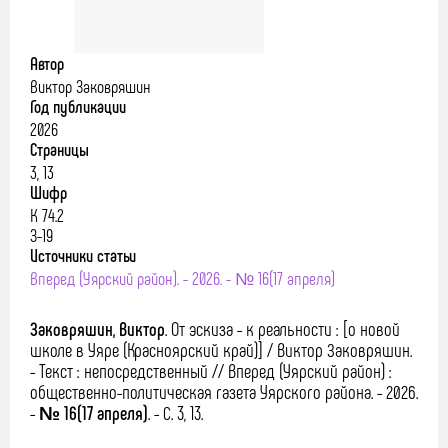
Автор
Виктор Заковряшин
Год публикации
2026
Страницы
3, 13
Шифр
К 74.2
З-19
Источники статьи
Вперед (Уярский район). - 2026. - № 16(17 апреля)
Заковряшин, Виктор
.
От эскиза - к реальности : [о новой
школе в Уяре (Красноярский край)] / Виктор Заковряшин.
- Текст : непосредственный // Вперед (Уярский район) :
общественно-политическая газета Уярского района. - 2026.
-
№ 16(17 апреля)
. - С. 3, 13.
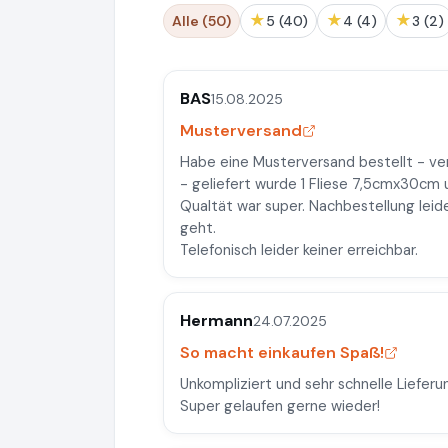
★
★
★
Alle (50)
5 (40)
4 (4)
3 (2)
BAS
15.08.2025
Musterversand
Habe eine Musterversand bestellt - v
- geliefert wurde 1 Fliese 7,5cmx30cm 
Qualtät war super. Nachbestellung leide
geht.
Telefonisch leider keiner erreichbar.
Hermann
24.07.2025
So macht einkaufen Spaß!
Unkompliziert und sehr schnelle Lieferu
Super gelaufen gerne wieder!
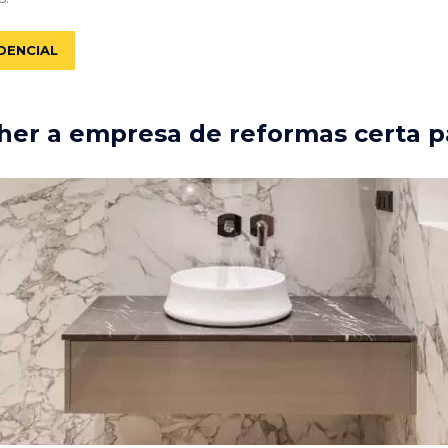
DENCIAL
er a empresa de reformas certa p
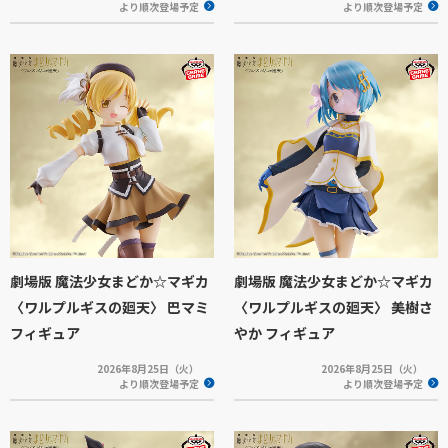
より順次登場予定
より順次登場予定
劇場版 魔法少女まどか☆マギカ
劇場版 魔法少女まどか☆マギカ
〈ワルプルギスの廻天〉 巴マミ
〈ワルプルギスの廻天〉 美樹さ
フィギュア
やか フィギュア
2026年8月25日（火）
2026年8月25日（火）
より順次登場予定
より順次登場予定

--

Only lines that include "Виктор" belong in the answer; copy all of them from the listing.

**Solution to this task**
Виктор Заковряшин
Заковряшин, Виктор
школе в Уяре (Красноярский край)] / Виктор Заковряшин.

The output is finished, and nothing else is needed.